Axel nickt, stellt das Essen auf das Fensterblech der Kirche, wischt sich den Mund mit einer Papierserviette ab und gibt Saga und Joona die Hand.
»Sie sagten, Sie hätten verstanden, worum es bei dem Foto geht«, wiederholt Joona.
Axel senkt den Blick, seufzt und schaut wieder auf.
»Kenia«, sagt er. »Die vier in der Loge stoßen mit Champagner an, weil sie eine Einigung über eine große Lieferung nach Kenia erzielt haben.«
Er verstummt einen Moment.
»Weiter«, sagt Joona.
»Kenia kauft 1,25 Millionen Einheiten in Lizenz hergestellter 5.56 x 45 mm Munition.
»Für Sturmgewehre«, bemerkt Saga.
»Die Ware wird nach Kenia geliefert«, fährt Axel fort, »aber die Munition ist nicht für Kenia bestimmt. Sie soll in den Sudan weitertransportiert werden, zur Miliz in Darfur. Plötzlich ging mir ein Licht auf. Es ist doch vollkommen klar, dass die Munition in den Sudan gehen soll, wenn man bedenkt, dass der Käufer von Agathe al-Haji repräsentiert wird.«
»Aber wie kommt Kenia ins Spiel?«, fragt Joona.

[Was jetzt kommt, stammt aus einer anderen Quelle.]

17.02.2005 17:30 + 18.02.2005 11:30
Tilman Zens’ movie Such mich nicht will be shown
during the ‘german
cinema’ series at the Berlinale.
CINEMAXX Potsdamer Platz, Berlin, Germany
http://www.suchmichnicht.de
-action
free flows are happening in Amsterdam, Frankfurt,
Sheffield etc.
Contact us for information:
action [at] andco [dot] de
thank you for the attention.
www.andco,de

»Die vier in der Loge haben sich doch nach dem Haftbefehl gegen al-Bashir getroffen, nicht wahr? Bartóks zweites Streichquartett ist nur einmal gespielt worden. Es ist verboten, in den Sudan zu exportieren, nicht aber nach Kenia, Ausfuhren in das südliche Nachbarland sind weiterhin kein Problem.

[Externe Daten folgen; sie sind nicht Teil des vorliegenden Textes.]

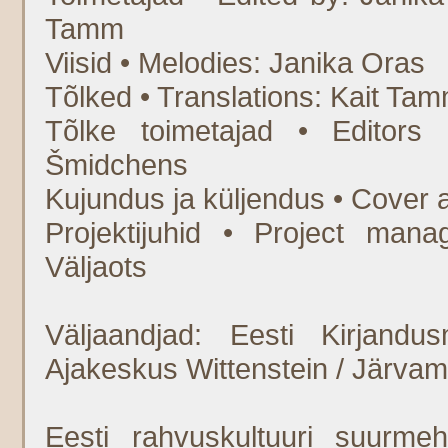
Tamm
Viisid • Melodies: Janika Oras
Tõlked • Translations: Kait Ta
Tõlke toimetajad • Editors 
Šmidchens
Kujundus ja küljendus • Cover an
Projektijuhid • Project mana
Väljaots
Väljaandjad: Eesti Kirjandu
Ajakeskus Wittenstein / Järv
Eesti rahvuskultuuri suurme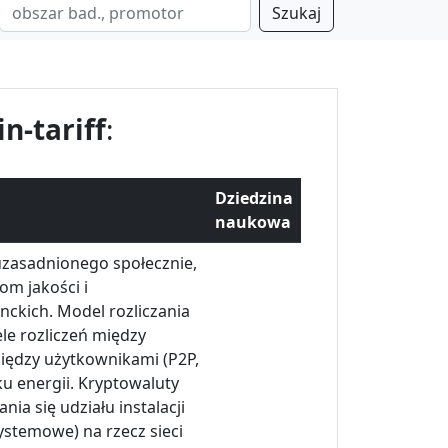
Szukaj
in-tariff
:
Dziedzina
naukowa
 uzasadnionego społecznie,
om jakości i
nckich. Model rozliczania
e rozliczeń między
między użytkownikami (P2P,
ku energii. Kryptowaluty
ia się udziału instalacji
ystemowe) na rzecz sieci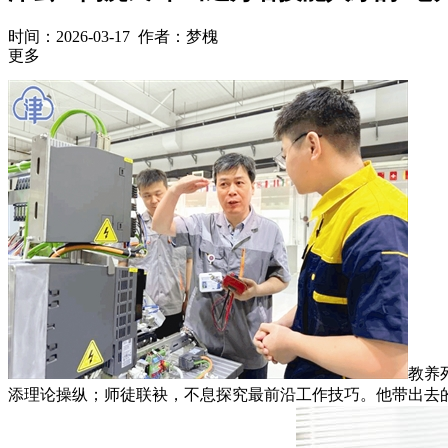
时间：2026-03-17 作者：
梦槐
更多
教养
添理论操纵；师徒联袂，不息探究最前沿工作技巧。他带出去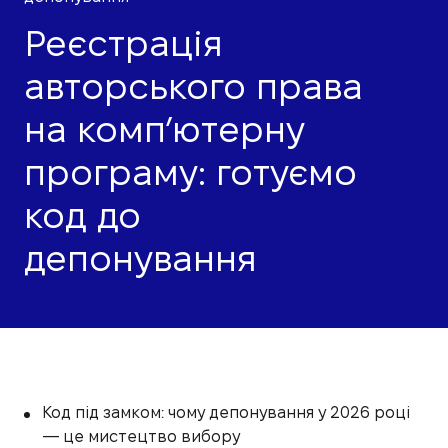
Реєстрація
авторського права
на комп’ютерну
програму: готуємо
код до
депонування
Код під замком: чому депонування у 2026 році
— це мистецтво вибору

»Wie können Sie sich so sicher sein?«, möchte Saga wissen.
»Nach Carl Palmcronas Selbstmord ist der Vorgang an mich übertragen worden. Es war sein letzter Auftrag, und er hat ihn nicht abgeschlossen. Ich habe versprochen, die Ausfuhrgenehmigung heute zu unterzeichnen«, antwortet Axel Riessen.
»Es ist die gleiche Munition, das gleiche Geschäft. Nach dem Haftbefehl gegen den Präsidenten haben sie bloß den Sudan gestrichen und stattdessen Kenia eingesetzt«, fasst Saga zusammen.
»Die Sache ist hieb- und stichfest gewesen«, sagt Axel.
»Bis jemand das Treffen fotografierte«, sagt Joona.
»Als Palmcrona sich das Leben nahm, waren die Vorbereitungen abgeschlossen, wahrscheinlich dachten alle, er hätte die Ausfuhrgenehmigung bereits unterschrieben«, sagt Axel Riessen.
»Es hat sie bestimmt ziemlich gestresst, als ihnen klar wurde, dass dies nicht der Fall war«, sagt Joona lächelnd.
»Das ganze Geschäft hing in der Luft«, bemerkt Saga.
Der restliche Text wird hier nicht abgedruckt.